MAXXI Classique
Programmation musicale
Vendredi 13 novembre 2020
3 min

La Polonaise Héroïque de Chopin dans Yoga d’Emmanuel Carrère

Max Dozolme consacre son Maxxi Classique du jour à un ouvrage dont on a beaucoup parlé depuis sa sortie à la rentrée : "Yoga" d’Emmanuel Carrère, un récit dans lequel s’invite Frédéric Chopin.

La Polonaise Héroïque de Chopin dans Yoga d’Emmanuel Carrère
Yoga, Emmanuel Carrère , © P.O.L

Yoga, le récit autobiographique d'un auteur mélomane

Emmanuel Carrère n’est pas musicien, il n’a jamais appris d’instrument pourtant c'est un véritable mélomane !

Dans Yoga, son dernier ouvrage, on trouve justement un passage dans lequel Emmanuel Carrère décrit de manière très poétique la Polonaise Héroïque d’un compositeur qu’il affectionne particulièrement : Frédéric Chopin ! Cette oeuvre, il l'a redécouverte, écrit-il, lors d’une soirée passée en compagnie d'une femme sur l’île de Léros, en Grèce.

Erica, américaine d’une soixantaine d’année organise des ateliers d’écritures dans un centre de migrants. Emmanuel Carrère travaille avec elle à ces ateliers et une amitié se crée entre eux. Un soir, Frederica organise une soirée chez elle, ils boivent beaucoup et dansent tous les deux sur une musique qu’ils écoutent en boucle :  la Polonaise Héroïque de Chopin jouée par Vladimir Horowitz.

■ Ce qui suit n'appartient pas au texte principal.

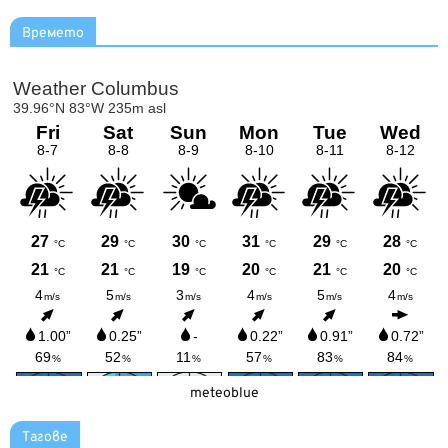
Времето
meteoblue
Тагове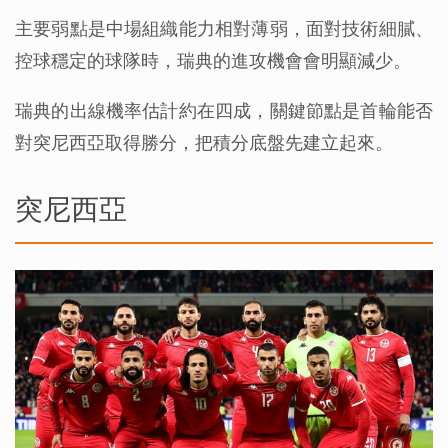
主要弱點是中場組織能力相對薄弱，面對技術細膩、
控球穩定的球隊時，瑞典的進攻機會會明顯減少。
瑞典的出線機率估計約在四成，關鍵節點是首輪能否
對突尼西亞取得勝分，把積分底盤先建立起來。
突尼西亞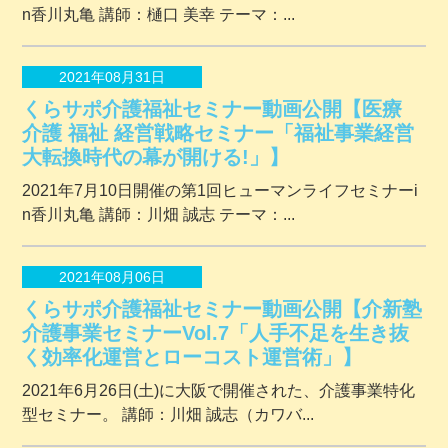
n香川丸亀 講師：樋口 美幸 テーマ：...
2021年08月31日
くらサポ介護福祉セミナー動画公開【医療
介護 福祉 経営戦略セミナー「福祉事業経営
大転換時代の幕が開ける!」】
2021年7月10日開催の第1回ヒューマンライフセミナーi
n香川丸亀 講師：川畑 誠志 テーマ：...
2021年08月06日
くらサポ介護福祉セミナー動画公開【介新塾
介護事業セミナーVol.7「人手不足を生き抜
く効率化運営とローコスト運営術」】
2021年6月26日(土)に大阪で開催された、介護事業特化
型セミナー。 講師：川畑 誠志（カワバ...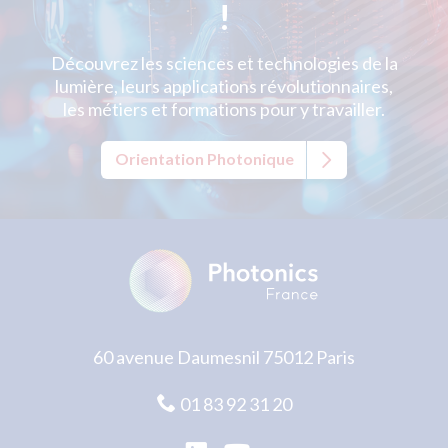
!
Découvrez les sciences et technologies de la
lumière, leurs applications révolutionnaires,
les métiers et formations pour y travailler.
Orientation Photonique
60 avenue Daumesnil 75012 Paris
01 83 92 31 20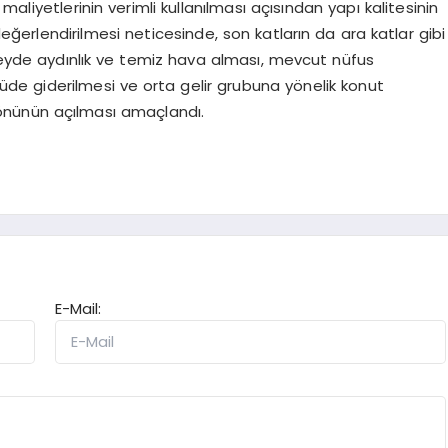
aliyetlerinin verimli kullanılması açısından yapı kalitesinin
değerlendirilmesi neticesinde, son katların da ara katlar gibi
üzeyde aydınlık ve temiz hava alması, mevcut nüfus
lçüde giderilmesi ve orta gelir grubuna yönelik konut
önünün açılması amaçlandı.
E-Mail: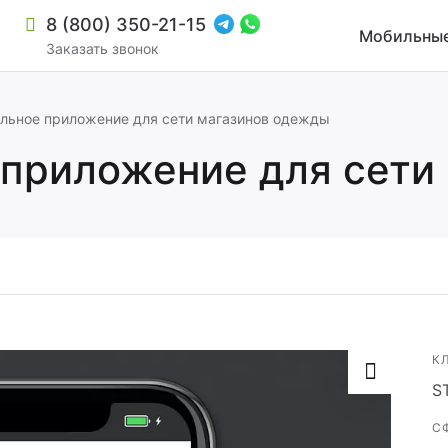
8 (800) 350-21-15
Мобильные
Заказать звонок
льное приложение для сети магазинов одежды
 приложение для сети
К
S
зиной и мультирегиональностью
С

Une interprétation dont Emmanuel Carrère dit ce qui suit : « La Polonaise héroïque, avec son incroyable puissance rythmique, ses somptueux crescendo d’octaves, les retours à chaque fois plus grandiose du thème principal, le premier intermède qui est une espèce de chevauchée fantastique et le second qui ressemble à une guirlande gracieusement déroulée, du pur Chopin, en apesanteur, magique ! »

Un chapitre nommé d'après la pianiste Martha Argerich

Un peu plus loin dans Yoga, un chapitre s'intitule Martha, Martha avec un H, comme Martha Argerich. Dans ce passage, Emmanuel Carrère raconte qu’Erica lui a envoyé par mail le lien d’une vidéo YouTube où il est écrit « 5’30 »… S’ensuit alors une description précise, minute par minute ce qu’il entend et ce qu’il voit sur cette vidéo : un film en noir et blanc où Martha Argerich joue cette même polonaise ! Dans ce passage nous sommes comme dans la tête de l’écrivain. A 4’30 par exemple Emmanuel Carrère évoque une petite note jouée « très haut dans le ciel »

Puis l'on parvient à cette cinquième minute et trente secondes à laquelle Martha Argerich réexpose le thème principal de la polonaise en esquissant un sourire ! Un sourire qu'Emmanuel Carrère décrit comme une épiphanie : « Il dure exactement cinq secondes, de 5’30 à 5’35, mais pendant ces cinq secondes on a entrevu le paradis. Elle y a été, elle, cinq secondes mais cinq secondes suffisent, en la regardant on y a accès. Par procuration mais accès. On sait qu’il existe ! » 

Emmanuel Carrère nous invite donc, grâce à ses indications temporelles précises à nous mettre dans sa peau. Il nous invite à écouter comme lui Martha Argerich et à voir comme lui son sourire tel qu'il l'a vu. Il nous invite en somme à vivre une expérience étrange entre fiction et réalité.